Under funded, ill-equipped and poorly designed, the two-year-old Kosovo Protection Corps, known as the KPC, needs to change in order to continue, they add.

But the changes proposed remain hotly debated.

There is "a clear perception that the International Community needs to ‘do something about the KPC’" according to a report by the International Crisis Group.

The crisis group’s report contends the U.N. should face reality and make the corps into a disciplined defense force.

But the U.N. disagrees and would rather see a much smaller corps.

A current United Nations report recommends cutting the civil assistance program by 40 percent from 5,000 members to 3,000.

Such a reduction, which would create a nonactive reserve, "was always envisaged, always part of the deal" creating the corps, said Ian McNeill, a U.N. liaison to the corps.

Additionally, McNeill said he has met with officials from the Kosovo Force and the International Organization of Migration, which trains corps members, about changing the groups’ strategic priorities.

McNeill declined to discuss specifics, saying only that the corps would continue to follow its five mandates.

Those are:

  • Providing disaster response capability, including for major fires and industrial accidents or spills.
  • Conducting search and rescue operations.
  • Providing humanitarian assistance in isolated areas.
  • Assisting in de-mining.
  • Rebuilding infrastructure and communities.

Under the 1999 U.N. resolutions disarming the Kosovo Liberation Army and converting them into the corps, the former fighters are forbidden from participating in military training, police work or any sort of law enforcement activities.

Only the U.N.’s general secretary’s special representative in Kosovo can change the corps’ mission.

The International Crisis Group, based in Brussels, Belgium, is a private, international organization that advocates international cooperation in preventing conflicts.

Its board includes several former high-ranking U.S. officials including Richard Allen, head of the National Security Council under the Reagan administration, and retired U.S. Army Gen.
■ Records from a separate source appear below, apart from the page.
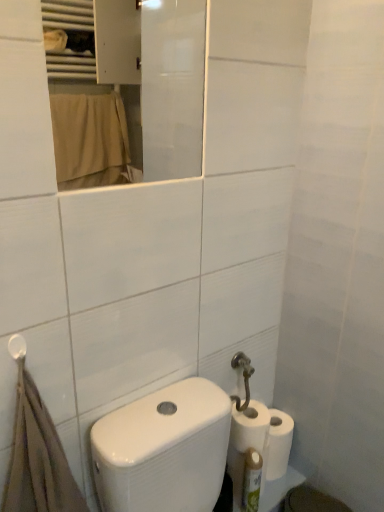 Question: Is white glossy mirror at upper center positioned beyond the bounds of white matte toilet paper at lower right, placed as the third toilet paper when sorted from top to bottom?

Choices:
 (A) no
 (B) yes

Answer: (B)

Question: From the image's perspective, would you say white glossy mirror at upper center is shown under white matte toilet paper at lower right, placed as the 1th toilet paper when sorted from bottom to top?

Choices:
 (A) yes
 (B) no

Answer: (B)

Question: Considering the relative positions of white glossy mirror at upper center and white matte toilet paper at lower right, placed as the 1th toilet paper when sorted from bottom to top, in the image provided, is white glossy mirror at upper center in front of white matte toilet paper at lower right, placed as the 1th toilet paper when sorted from bottom to top,?

Choices:
 (A) yes
 (B) no

Answer: (A)

Question: Is white glossy mirror at upper center wider than white matte toilet paper at lower right, placed as the third toilet paper when sorted from top to bottom?

Choices:
 (A) yes
 (B) no

Answer: (B)

Question: From a real-world perspective, is white glossy mirror at upper center under white matte toilet paper at lower right, placed as the 1th toilet paper when sorted from bottom to top?

Choices:
 (A) yes
 (B) no

Answer: (B)

Question: Does white glossy mirror at upper center have a larger size compared to white matte toilet paper at lower right, placed as the 1th toilet paper when sorted from bottom to top?

Choices:
 (A) yes
 (B) no

Answer: (A)

Question: Is white matte toilet paper at lower right, which is counted as the second toilet paper, starting from the top, aimed at white matte toilet paper at lower right, the third toilet paper when ordered from bottom to top?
Wesley Clark, who commanded the 78-day NATO air campaign that drove Yugoslav forces out of Kosovo in 1999.

In the crisis group’s report, it recommends putting the 5,000-man corps under tighter military control, with greater support for its commander.

Reducing the corps’ numbers would be a mistake, the report states. Large numbers of ex-fighters would return to civilian life without jobs.

"Having achieved the present situation in Kosovo through violence [as they see it] many could be tempted to continue the process of the national struggle in this way," the report states.

International administrators and peacekeepers would no longer be able to keep track of the former guerrillas if its numbers are slashed.

Corps leaders — all former KLA commanders — and international administrators have disagreed on exactly what the TMK should ultimately be.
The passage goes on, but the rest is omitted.